La science, depuis ses débuts, afin de se développer, a dû expliciter,
démontrer et enseigner des paradigmes explicatifs. Elle a aussi dû combattre l’irrationnel en donnant des figures exemplaires de son idéal, montrer ce qu’est le scientifique et ce dont il est capable et en quoi il se démarque du non-scientifique.
C’est aux historiens des sciences qu’il incombe de repérer les prémices de la science, de raconter et d'expliquer comment la pensée scientifique s’est formée, en s’émancipant des représentations irrationnelles qui ont pu la précéder, celles de la religion, des représentations anciennes. Ainsi souligne-t-on, par exemple, chez Roger Bacon, au Moyen-âge, le mérite d’avoir été un des premiers génies scientifiques de la modernité. Il aurait été le précurseur de la méthode expérimentale, le premier grand savant du Moyen Age. Il est d’usage de souligner chez lui la dénonciation de la magie pour sa nullité, son combat contre l’obscurantisme de son temps. Telle est l’interprétation orthodoxe qui est donnée de Bacon. Mais si on lit ses textes eux-mêmes, on y trouve pourtant tout autre chose. Il y a chez Bacon une moisson énorme d’écrits qui ferait hurler notre rationalité contemporaine ! Il évoque par exemple des remèdes que les sages d’Ethiopie font avec les dragons pour lutter contre les maux de la vieillesses ! Il dénonce certes la magie, mais fait nettement l’éloge de l’astrologie et de l’occultisme ! (texte)
Autre exemple :
Giordano Bruno, parce qu’il a soutenu que l’espace et l’univers sont infinis et qu’il existe une infinité de mondes analogues au nôtre, a été rangé dans l’avant-garde de la science moderne. Il est devenu aussi la figure exemplaire du martyr de la science. Son côté iconoclaste séduit. Il a été brûlé pour avoir contesté plusieurs
dogmes de l’Église, en particulier parce qu’il avait affirmer l’infinité de l’univers,
et qu'il admettait la réincarnation. Le mythe du martyr de la science est né avec lui. Il est facile de projeter sur lui un concept du scientifique moderne, en ne retenant que ce qui cadre avec notre interprétation actuelle, de ce que doit être la rationalité scientifique. Mais quand on lit ses textes, que découvre-t-on ? C’est avant tout un philosophe de la Nature, qui entre mal dans le schéma de la représentation mécaniste de la science moderne. Il ne semble même pas avoir compris les travaux de Copernic. Il ne croit pas aux mathématiques. Il est dans son orientation très loin de l’idéal scientifique moderne. C’est plutôt un
philosophe de la Nature mû par un enthousiasme mystique. C’est d’ailleurs ce qui a séduit les Romantiques. Il
révère l’âme des astres et toute son
œuvre est empreinte d’une vision lyrique d’une finalisme très éloigné du mécanisme. Giordano Bruno est l’exemple de ce que la religiosité cosmique constitue un ressort puissant de la recherche scientifique. Ce n’est pas vraiment un scientifique au sens que l’on donne à ce mot aujourd’hui.

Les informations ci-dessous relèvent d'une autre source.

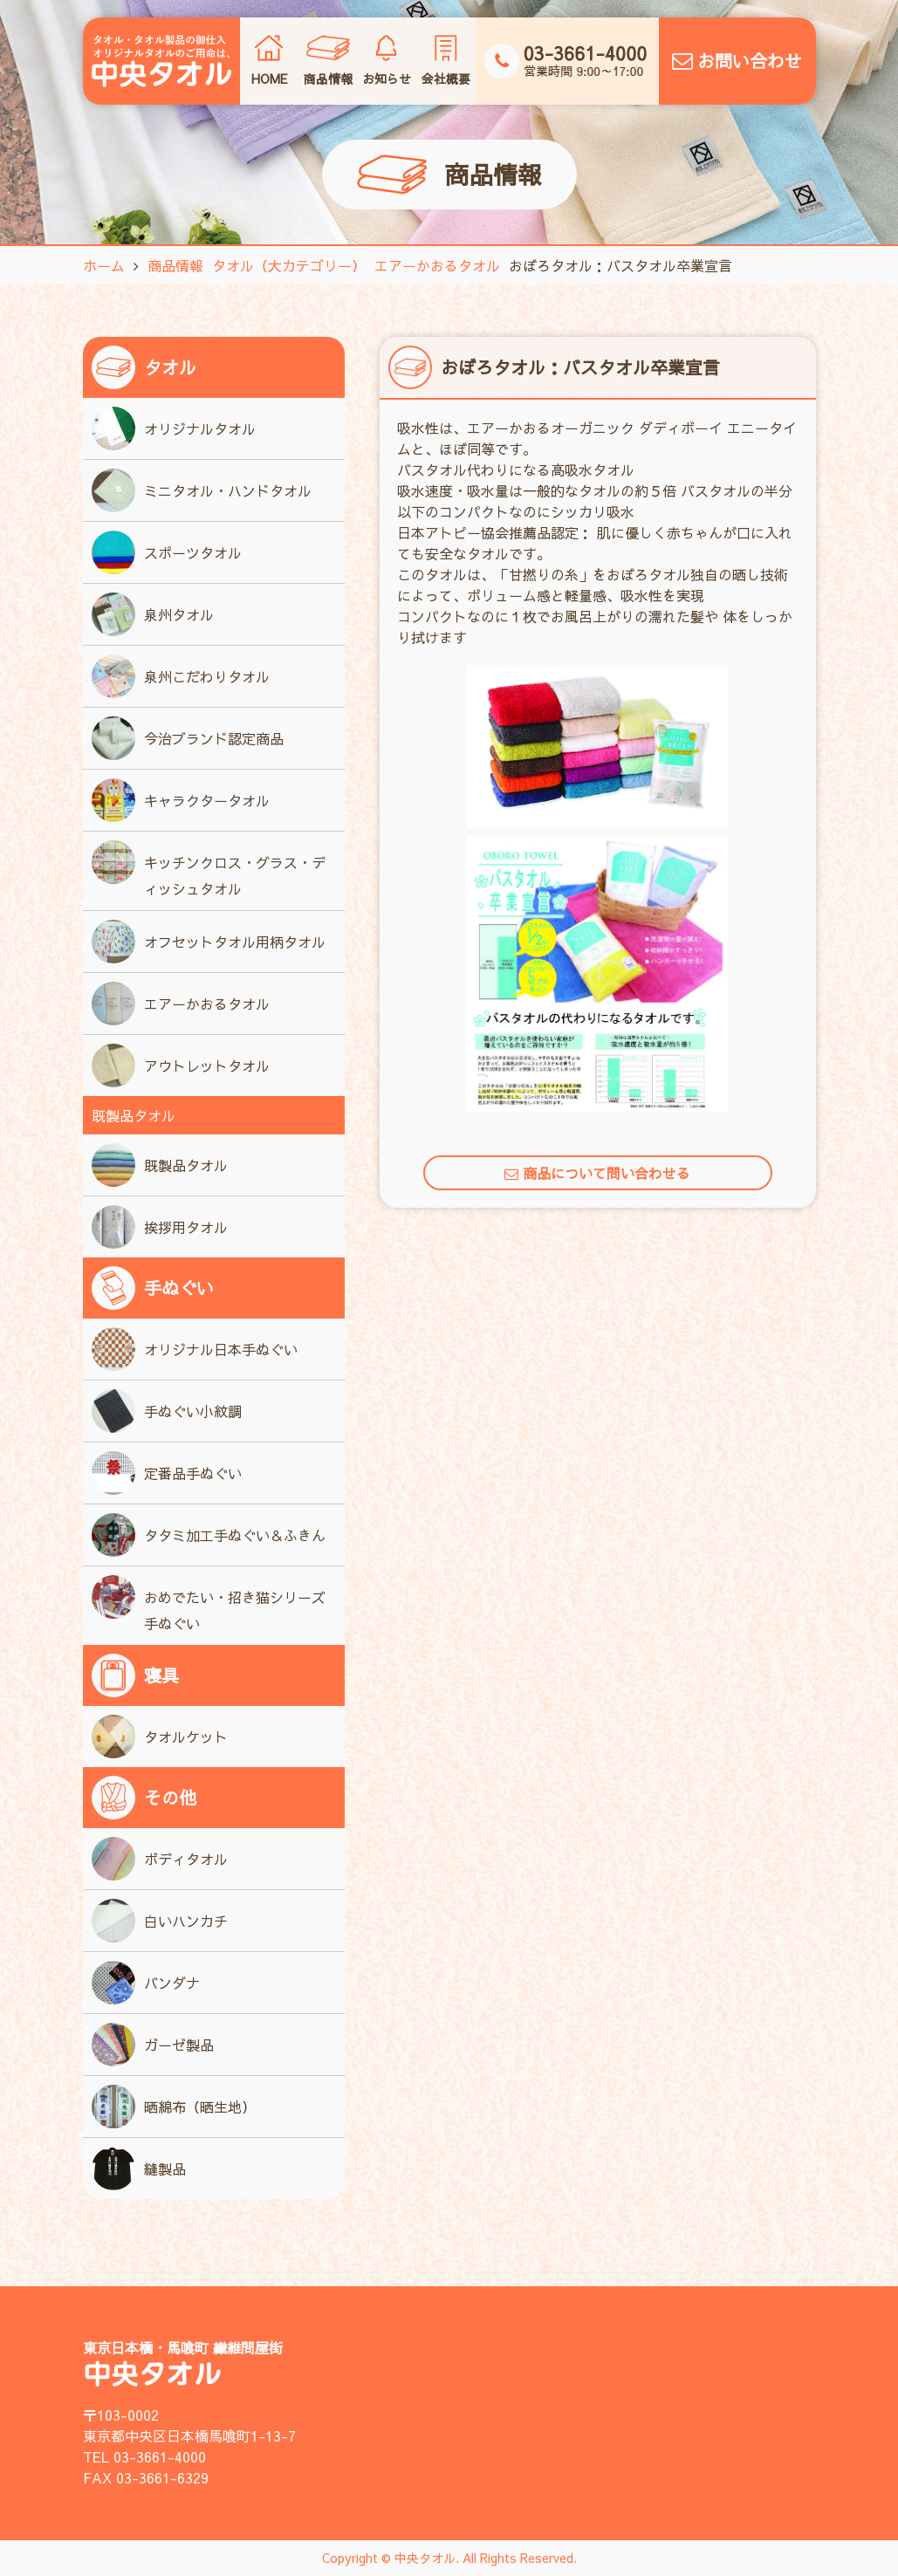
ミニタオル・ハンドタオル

Newton passe pour une sorte de Père fondateur de la Science moderne. Il est connu pour ses Principes mathématiques d’une philosophie de la Nature et la célèbre théorie de l’attraction gravitationnelle. C’est à lui que l’on se réfère pour dire que le savant ne doit pas « feindre d’hypothèse », mais seulement observer, induire les hypothèse de l’observation. La forme géométrique de sa présentation des Principes est aussi un modèle que l’on admire pour son application rigoureuse de l’idéal de la
mathésis universalis.. Newton est non seulement une autorité, mais il devenu un mythe de la science moderne. Au point que la majorité des historiens font l’impasse sur le reste de son
œuvre et en gomme les aspects les moins orthodoxes. Ce n’est qu’à demi-mot que l’on dit que Newton s’est « un peu » intéressé à l’alchimie et qu’il faisait aussi de la théologie. Mais ce « peu » est énorme ! Newton a beaucoup écrit sur l’alchimie, plus encore que sur la théologie. Il connaissait très bien les alchimistes du Moyen-Age. Une historienne, Betty Dobbs précise : « Newton avait lu les alchimistes grecs, les alchimistes arabes, les alchimistes de l’Occident latin médiéval, de la Renaissance et de sa propre époque ». Il a même été chercher confirmation de ses propres vues dans la philosophie de
Pythagore et sa mystique des nombres. Étrange scientifique que ce Newton !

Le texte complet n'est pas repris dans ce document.